On September 20, 2026, The Wall Street Journal revealed that Roy Lee is developing a Silent Hill reboot movie he'll be producing.

=== Television ===
Silent Hill: Ascension was a CGI interactive television series developed by Genvid Technologies, Bad Robot Games, and Behaviour Interactive. It was a Choose Your Own Adventure-style series, and after each episode, viewers could vote on the direction of the story in real time, giving them agency in how the singular canon progresses, similar to other horror contemporaries such as Black Mirror: Bandersnatch and the 2020 continuation of Ben Drowned. The first episode was broadcast on October 31, 2023, serving as the "series premiere" of the interactive series. The series was broadcast daily at 9:00 PM ET/6:00 PM PT for "the next several months," with the last episode airing on April 24, 2024. The title won an Emmy for Outstanding Innovation in Emerging Media Programming in 2024. PC and mobile viewers had access to various accompany mini-games and puzzles that helped players build up "Influence Points" for voting on the story's direction. One such mini-game was a rhythm based game where players could follow along beats of prior Silent Hill games' soundtracks.

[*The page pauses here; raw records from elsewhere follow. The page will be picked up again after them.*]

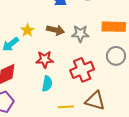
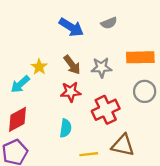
brown arrow: (56, 30) -> (72, 65), turned 42
red star: (45, 59) -> (71, 92), moved

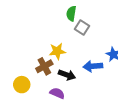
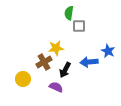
gray square: (82, 28) -> (79, 26), turned -32
black arrow: (67, 75) -> (65, 70), turned 98

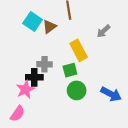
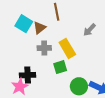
gray cross: (44, 64) -> (44, 48), moved
green circle: (77, 90) -> (79, 86), moved

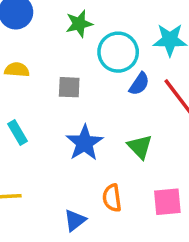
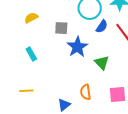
yellow semicircle: (17, 70) -> (31, 18), turned -32
blue star: (84, 143) -> (77, 47), moved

=== Multimedia experiences ===
Two DVDs, The Art of Silent Hill and Lost Memories: The Art and Music of Silent Hill, were released to the region 2 market. The first featured behind the scenes content about the first two games, while the later expanded to the first three. A PlayStation Portable title, The Silent Hill Experience, was released in 2006, featuring behind the scenes content based on the first four games and the first movie, as well as including digital comics.

==In popular culture==
- The Axis of Perdition, an industrial black metal band, recorded Physical Illucinations in the Sewer of Xuchilbara (The Red God), a 2004 EP named after a god from the Silent Hill franchise. The EP also states that it was recorded "in the confines of Toluca Prison," a location from Silent Hill 2. The track titles and tracks themselves refer to Silent Hill and feature music and voice samples, most notably of Claudia Wolf, the main antagonist of Silent Hill 3.
- Dementium: The Ward, a survival horror game for the Nintendo DS, was originally pitched as a Silent Hill game, but it was turned down by Konami. Dementium II, also a survival horror game for the Nintendo DS, was similarly pitched as a Silent Hill game but was rejected by Konami.
- The Dark Pictures, an anthology series of interactive drama and survival horror video games developed and published by Supermassive Games, was originally pitched as episodic Silent Hill games, but Konami ultimately turned them down in favor of collaborating with Annapurna Interactive.
- The "Upside Down", a location in the Netflix 2016 horror TV series Stranger Things, is inspired by Silent Hill's Otherworld.
- Tetsuya Yamagami, the perpetrator behind the assassination of Shinzo Abe, owned a Twitter account with the screen name "silent hill 333", in reference to the series, prior to the events of the assassination.
- Pyramid Head appears in the episode "Curse of the Green Halloween Witch" of the American adult animated TV series Smiling Friends, first aired in 2025, in an officially licensed appearance by Konami.
- A major collaboration campaign with Kodansha's hit manga Attack on Titan during the 2026 Tokyo Game Show event, following the incoming releases of Silent Hill: Townfall and Roverton chapters.